Milieublootstelling - intoxicaties (vergiftigingen).
- Chronische blootstelling aan hitte
- Beroepsmatig contact met kankerverwekkende stoffen zoals polycyclische aromatische koolwaterstoffen (PAK's), arseen, teer of minerale oliën (landbouw- of wegenwerkers)
- Blootstelling aan ioniserende straling
- UV straling (chronische UV-blootstelling) - actinische keratose (precancereus voorwaarde risicofactor voor plaveiselcelcarcinoom) [levensduur cumulatieve UV dosis].
- Röntgenbestraling
Andere risicofactoren
- Lange termijn therapie met UV of PUVA (= psoraleen plus UV-A; synoniem: fotochemotherapie).
- Patiënten ontvangen immunosuppressiva [vaak. agressieve subklinische expansie (ASE)]
- Staat erna orgaan transplantatie (als gevolg van immunosuppressie) [vaak. agressieve subklinische expansie (ASE)]
Elke patiënt met wettelijke volksgezondheid verzekering heeft recht op screening op huidkanker elke 2 jaar vanaf de leeftijd van 35. Routine huid zelfonderzoek (“huidzelfonderzoek”, SSE) is ook wenselijk.
Preventiefactoren (beschermende factoren)
- Dieet: dieet rijk aan vitamine A: het beste beschermende effect zou retinolen van dierlijk voedsel kunnen zijn (HR 0.88; 0.79 tot 0.97), gevolgd door bèta-cryptoxanthines (HR 0.86; 0.76 tot 0.96), lycopeen (HR 0.87; 0.78 tot 0.96), en luteïne en zeaxanthine (HR 0.89; 0.81 tot 0.99).

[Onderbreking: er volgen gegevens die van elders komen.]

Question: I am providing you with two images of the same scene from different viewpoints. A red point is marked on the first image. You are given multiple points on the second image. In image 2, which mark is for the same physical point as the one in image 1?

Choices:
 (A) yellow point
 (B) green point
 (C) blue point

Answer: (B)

- Bescherming tegen de zon [S3-richtlijn: zie hieronder].
- Vermijden van sterk zonlicht (zie ook UV-index: de UV-index (UVI) is een gestandaardiseerde maat van zonnebrand-effectieve zonnestraling (ultraviolette straling). Binnen blijven is beter dan zonnebrandcrème op te doen!

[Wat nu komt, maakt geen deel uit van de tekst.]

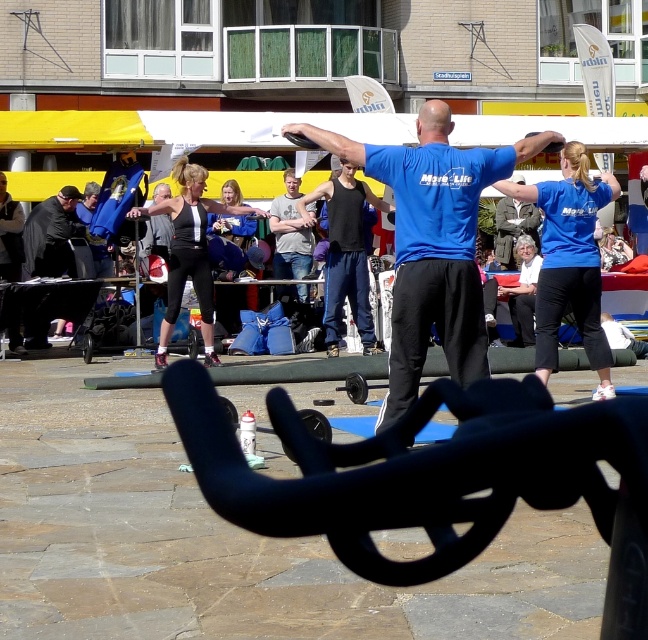 Question: Based on their relative distances, which object is nearer to the black matte leggings at center?

Choices:
 (A) blue cotton shirt at center
 (B) dark gray fabric jacket at left
 (C) black matte tank top at center
 (D) gray cotton shirt at center

Answer: (C)

Question: Can you confirm if black matte tank top at center is smaller than dark gray fabric jacket at left?

Choices:
 (A) yes
 (B) no

Answer: (B)

Question: Considering the relative positions of black matte leggings at center and dark gray fabric jacket at left in the image provided, where is black matte leggings at center located with respect to dark gray fabric jacket at left?

Choices:
 (A) above
 (B) below

Answer: (B)

Question: Among these objects, which one is farthest from the camera?

Choices:
 (A) matte blue shirt at center
 (B) khaki cotton jacket at center
 (C) dark gray fabric jacket at left
 (D) black matte leggings at center

Answer: (B)

Question: Estimate the real-world distances between objects in this image. Which object is farther from the black matte leggings at center?

Choices:
 (A) dark gray fabric jacket at left
 (B) khaki cotton jacket at center
 (C) blue cotton shirt at center
 (D) matte blue shirt at center

Answer: (B)

Question: Can you confirm if matte blue shirt at center is thinner than black matte tank top at center?

Choices:
 (A) yes
 (B) no

Answer: (B)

- Over het algemeen wordt de UV-index beschouwd als een maat voor de sterkste zonnestraling rond het middaguur (dagmaximum).

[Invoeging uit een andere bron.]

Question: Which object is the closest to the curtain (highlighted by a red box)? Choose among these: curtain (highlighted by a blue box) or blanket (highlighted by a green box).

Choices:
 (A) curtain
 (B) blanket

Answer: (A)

- Het dragen van geschikte kleding verdient de voorkeur boven het dragen van zonnebrandcrème als individuele zonwering.
- Hoofddeksel/zonnehoed, T-shirt (en het ene shirt over het andere), zonnebrillen.
- Toepassing van zonnebrandcrème
- Langdurig gebruik van niet-steroïde ontstekingsremmers drugs (NSAID): risicoreductie van 15%.
Secundaire preventie
- Vroeg huid kanker detectie (screening op huidkanker) het gebruik van dermoscopie (microscopie van gereflecteerd licht; verhoogt de diagnostische zekerheid).
Tertiaire preventie
- "Keratinocyte Carcinoma Chemoprevention Trial" (VAKCCT): deelnemers aan de studie waren 932 patiënten die eerder keratinocytcarcinoom hadden gehad (spinalioom or basaalcelcarcinoom (BCC; basaalcelcarcinoom)) tweemaal verwijderd in 5 jaar. Deze werden 2-4 weken 2 maal daags volgens de instructies behandeld met een zalf op het gezicht en de oren met 5% 5-fluoruracil Na een jaar behandeling, spinalioom moest worden verwijderd bij 5 van de 468 gebruikers (placebo groep: 20 van 464 patiënten): The 5-fluoruracil behandeling resulteerde in een significante risicoverhouding van 0.25 (95 procent betrouwbaarheidsinterval: 0.09-0.65), dwz het risico van spinalioom werd in het eerste jaar met 75 procent verminderd.